If you’re from Chicago, the first part of this headline probably conjures up images of two pretty good sports teams. However, for the rest of the country, it represents the ups and downs of the stock market over the past 12 years. Last week the bulls reigned, while a week earlier, the bears had bragging rights. For advisors who used the 1980s or 90s as a reference point, the past decade has provided a whole new learning experience. This see-saw market has many people seeking answers.
It’s rather obvious that Europe didn’t solve its problems overnight, but last week saw the markets have one of their best weeks in a long time. What was the catalyst? What propelled stocks? More buyers than sellers? Was it the testimony of Fed Chair Ben Bernanke? Although he didn’t actually say anything about QEIII, his silence seems to have been taken as a positive sign. This reminds me of how some used to read former Fed Chairman Alan Greenspan by the way he carried his briefcase. We are, you see, creatures in need of answers. And when there is no absolute answer, we sometimes opt to invent one.
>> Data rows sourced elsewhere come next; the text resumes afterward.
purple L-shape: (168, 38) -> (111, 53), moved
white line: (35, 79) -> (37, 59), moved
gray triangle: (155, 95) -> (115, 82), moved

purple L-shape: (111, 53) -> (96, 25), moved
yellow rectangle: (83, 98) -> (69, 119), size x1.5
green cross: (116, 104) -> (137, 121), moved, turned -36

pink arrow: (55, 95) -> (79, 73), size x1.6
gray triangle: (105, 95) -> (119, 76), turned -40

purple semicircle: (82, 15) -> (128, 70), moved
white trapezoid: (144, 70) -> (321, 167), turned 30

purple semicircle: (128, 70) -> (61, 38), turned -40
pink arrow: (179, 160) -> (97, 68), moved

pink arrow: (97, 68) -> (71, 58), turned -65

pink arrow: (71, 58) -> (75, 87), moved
Let’s take a closer look at QEIII, or should I say, the markets’ most likely reaction to quantitative easing. Japan, which has had over 20 years of fighting deflation, has used quantitative easing on several occasions. Each time, stocks rose. Then when QE was finished, stocks fell. The same thing has already occurred here.
What is QE and what exactly does it do? QE is the printing of money. It expands the money supply, devalues our currency and causes inflation, commodities and stocks to rise. In theory, it puts more money into the system, thereby causing it (the money) to be cheaper (lower interest rates). All this is intended to cause an increase in borrowing and a boost to the economy.
However, as I discussed in a past article for Investment Advisor, due to low consumer demand and tighter lending standards, much of this “excess” money remains in the Federal Reserve banks. The Fed’s balance sheet, which has risen from a pre-crisis $800 billion to well over $3 trillion at present, has not made it into the general economy. Again, there’s not much more the Fed can do. That’s why Bernanke has stated on more than one occasion that Congress must address its fiscal policy. Translation: Get your spending in line! Another round of QE will only cause a temporary spike in prices, but will not solve the problem. If you begin to hear talk about the risk of deflation, then look for QEIII. In the meantime, last week’s rise could have something to do with the upcoming election.
This period in history is remarkably similar to the end of the 1970s. I wonder if Eureka College has another good candidate for us today? After all, Reagan’s supply-side, low-tax policies worked out pretty well, didn’t they?